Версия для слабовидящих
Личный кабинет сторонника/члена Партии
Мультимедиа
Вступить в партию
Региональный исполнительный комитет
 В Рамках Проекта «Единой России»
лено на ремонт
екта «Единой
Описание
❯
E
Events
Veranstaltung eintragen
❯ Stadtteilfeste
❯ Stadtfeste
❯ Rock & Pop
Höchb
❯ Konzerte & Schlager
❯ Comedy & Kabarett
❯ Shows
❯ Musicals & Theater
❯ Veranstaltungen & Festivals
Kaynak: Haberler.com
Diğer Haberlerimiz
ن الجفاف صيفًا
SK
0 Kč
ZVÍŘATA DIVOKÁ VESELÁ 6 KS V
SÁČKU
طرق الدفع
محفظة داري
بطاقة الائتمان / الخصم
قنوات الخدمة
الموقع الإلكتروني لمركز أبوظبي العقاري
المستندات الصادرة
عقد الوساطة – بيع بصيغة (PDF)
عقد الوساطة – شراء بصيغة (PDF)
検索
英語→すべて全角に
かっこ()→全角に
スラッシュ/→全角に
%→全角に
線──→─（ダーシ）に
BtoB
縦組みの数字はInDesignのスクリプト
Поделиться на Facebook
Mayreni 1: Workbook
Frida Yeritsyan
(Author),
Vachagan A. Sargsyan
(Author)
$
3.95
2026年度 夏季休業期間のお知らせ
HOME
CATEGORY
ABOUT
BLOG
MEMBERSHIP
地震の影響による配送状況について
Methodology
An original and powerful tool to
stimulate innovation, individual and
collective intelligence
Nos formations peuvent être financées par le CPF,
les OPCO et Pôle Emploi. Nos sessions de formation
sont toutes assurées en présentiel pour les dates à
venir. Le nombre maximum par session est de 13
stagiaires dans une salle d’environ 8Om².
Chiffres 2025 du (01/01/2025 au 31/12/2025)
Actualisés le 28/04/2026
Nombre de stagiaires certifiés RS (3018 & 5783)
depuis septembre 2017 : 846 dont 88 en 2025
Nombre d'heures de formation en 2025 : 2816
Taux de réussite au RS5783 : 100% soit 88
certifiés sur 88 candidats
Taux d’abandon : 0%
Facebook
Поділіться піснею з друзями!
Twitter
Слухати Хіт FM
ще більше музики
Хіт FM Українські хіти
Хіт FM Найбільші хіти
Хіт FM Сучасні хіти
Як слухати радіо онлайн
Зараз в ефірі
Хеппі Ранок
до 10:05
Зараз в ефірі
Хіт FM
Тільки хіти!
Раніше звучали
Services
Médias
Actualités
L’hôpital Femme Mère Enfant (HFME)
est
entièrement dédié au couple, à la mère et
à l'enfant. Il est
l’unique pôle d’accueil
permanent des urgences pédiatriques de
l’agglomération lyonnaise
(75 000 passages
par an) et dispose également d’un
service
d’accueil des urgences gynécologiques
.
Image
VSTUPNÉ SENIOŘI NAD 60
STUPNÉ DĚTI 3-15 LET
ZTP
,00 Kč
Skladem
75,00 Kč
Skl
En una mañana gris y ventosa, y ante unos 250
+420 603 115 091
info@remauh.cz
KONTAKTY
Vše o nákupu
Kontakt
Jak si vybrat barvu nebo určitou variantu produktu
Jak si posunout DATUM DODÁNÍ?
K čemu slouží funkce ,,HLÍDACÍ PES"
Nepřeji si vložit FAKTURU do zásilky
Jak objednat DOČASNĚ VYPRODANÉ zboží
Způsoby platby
***
EXERCISE OBJECTIVE
Once you have read the entries, write them all out again exactly.

OUTPUT BELOW
Версия для слабовидящих
Личный кабинет сторонника/члена Партии
Мультимедиа
Вступить в партию
Региональный исполнительный комитет
 В Рамках Проекта «Единой России»
лено на ремонт
екта «Единой
Описание
❯
E
Events
Veranstaltung eintragen
❯ Stadtteilfeste
❯ Stadtfeste
❯ Rock & Pop
Höchb
❯ Konzerte & Schlager
❯ Comedy & Kabarett
❯ Shows
❯ Musicals & Theater
❯ Veranstaltungen & Festivals
Kaynak: Haberler.com
Diğer Haberlerimiz
ن الجفاف صيفًا
SK
0 Kč
ZVÍŘATA DIVOKÁ VESELÁ 6 KS V
SÁČKU
طرق الدفع
محفظة داري
بطاقة الائتمان / الخصم
قنوات الخدمة
الموقع الإلكتروني لمركز أبوظبي العقاري
المستندات الصادرة
عقد الوساطة – بيع بصيغة (PDF)
عقد الوساطة – شراء بصيغة (PDF)
検索
英語→すべて全角に
かっこ()→全角に
スラッシュ/→全角に
%→全角に
線──→─（ダーシ）に
BtoB
縦組みの数字はInDesignのスクリプト
Поделиться на Facebook
Mayreni 1: Workbook
Frida Yeritsyan
(Author),
Vachagan A. Sargsyan
(Author)
$
3.95
2026年度 夏季休業期間のお知らせ
HOME
CATEGORY
ABOUT
BLOG
MEMBERSHIP
地震の影響による配送状況について
Methodology
An original and powerful tool to
stimulate innovation, individual and
collective intelligence
Nos formations peuvent être financées par le CPF,
les OPCO et Pôle Emploi. Nos sessions de formation
sont toutes assurées en présentiel pour les dates à
venir. Le nombre maximum par session est de 13
stagiaires dans une salle d’environ 8Om².
Chiffres 2025 du (01/01/2025 au 31/12/2025)
Actualisés le 28/04/2026
Nombre de stagiaires certifiés RS (3018 & 5783)
depuis septembre 2017 : 846 dont 88 en 2025
Nombre d'heures de formation en 2025 : 2816
Taux de réussite au RS5783 : 100% soit 88
certifiés sur 88 candidats
Taux d’abandon : 0%
Facebook
Поділіться піснею з друзями!
Twitter
Слухати Хіт FM
ще більше музики
Хіт FM Українські хіти
Хіт FM Найбільші хіти
Хіт FM Сучасні хіти
Як слухати радіо онлайн
Зараз в ефірі
Хеппі Ранок
до 10:05
Зараз в ефірі
Хіт FM
Тільки хіти!
Раніше звучали
Services
Médias
Actualités
L’hôpital Femme Mère Enfant (HFME)
est
entièrement dédié au couple, à la mère et
à l'enfant. Il est
l’unique pôle d’accueil
permanent des urgences pédiatriques de
l’agglomération lyonnaise
(75 000 passages
par an) et dispose également d’un
service
d’accueil des urgences gynécologiques
.
Image
VSTUPNÉ SENIOŘI NAD 60
STUPNÉ DĚTI 3-15 LET
ZTP
,00 Kč
Skladem
75,00 Kč
Skl
En una mañana gris y ventosa, y ante unos 250
+420 603 115 091
info@remauh.cz
KONTAKTY
Vše o nákupu
Kontakt
Jak si vybrat barvu nebo určitou variantu produktu
Jak si posunout DATUM DODÁNÍ?
K čemu slouží funkce ,,HLÍDACÍ PES"
Nepřeji si vložit FAKTURU do zásilky
Jak objednat DOČASNĚ VYPRODANÉ zboží
Způsoby platby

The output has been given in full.